Here’re a few scenarios:

  1. Failure at “staging” step, problem spinning EMR cluster or while enriching the events:
  • processing is not empty
  • enriched/good is empty
  • shredded/good is empty
  1. Failure during EMR job post “enrichment” step (while copying files to S3) or at “shredding” step:
  • processing is not empty
  • enriched/good is not empty
  • shredded/good is empty
  1. Failure during EMR job post “shredding” step (while copying files to S3) or during archiving raw file :
  • processing is not empty
  • enriched/good is not empty
  • shredded/good is not empty
  1. Failure at data load step:
  • processing is empty
  • enriched/good is not empty
  • shredded/good is not empty
  1. Failure at archiving step post data load:
  • processing is empty
  • enriched/good is either empty or not
  • shredded/good is not empty

To understand the recovery steps in each scenario, please, refer to the BarchPipeline Steps wiki page.

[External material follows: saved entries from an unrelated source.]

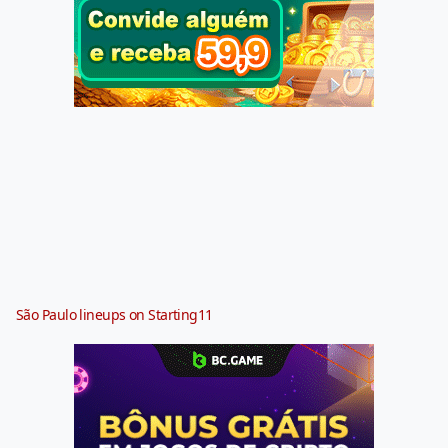
São Paulo lineups on Starting11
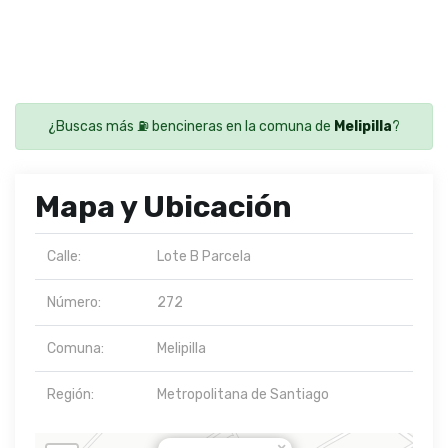
¿Buscas más ⛽ bencineras en la comuna de
Melipilla
?
Mapa y Ubicación
Calle:
Lote B Parcela
Número:
272
Comuna:
Melipilla
Región:
Metropolitana de Santiago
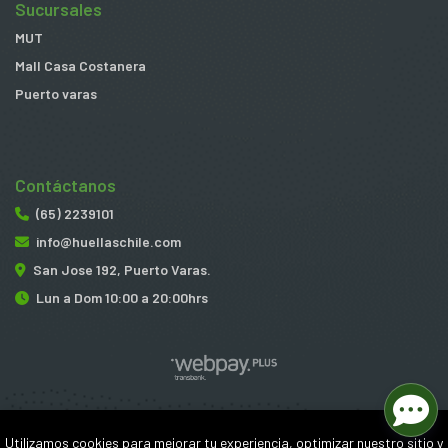
Sucursales
MUT
Mall Casa Costanera
Puerto varas
Contáctanos
(65) 2239101
info@huellaschile.com
San Jose 192, Puerto Varas.
Lun a Dom 10:00 a 20:00hrs
Huellas © 2026
Utilizamos cookies para mejorar tu experiencia, optimizar nuestro sitio y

Answering the 2nd question:

if I erase the “Good” folder, may I lose all the tracked data since that error?

No, you won’t loose the events as long as you still have the corresponding events in either your processing bucket or the archived raw events bucket.

Snowplow was designed to be robust and reliable. Safeguarding the events is the primary objective. Again, you can refer to the mentioned wiki page to see how the reliability is achieved. In short, the (event/log) files are moved to processing bucket. Once the events have been enriched (dimension widen) the processing (raw) events get archived (as so do enriched and shredded events post data load).

Going back to your scenario, provided the previous run did fail, you need to determine if the job failed at EMR step or during the data load. I believe the processing bucket would be empty but shredded/good (as well as enriched/good) are not.

Then, If the failure, say, occurred at EMR you can simply delete the enriched/good (and possibly shredded/good) and rerun the EmrEtlRunner with the --skip staging option. However, my guess the EMR job did complete (including “archive_raw” step, hence, the error refers to enriched bucket rather than processing). In this case, the failure took place either before the data got loaded or after (during the final archiving step). Therefore, you could rerun the StorageLoader without either skipping any step (if failed before data loaded) or with --skip download,load option to complete the archiving.

Do check the actual failure reason. You might need to fix the underlying problem before rerunning.

Hopefully, this helps.

4 Likes

Thanks a lot for the helpful reply, it is almost a guide that you wrote, appreciate it.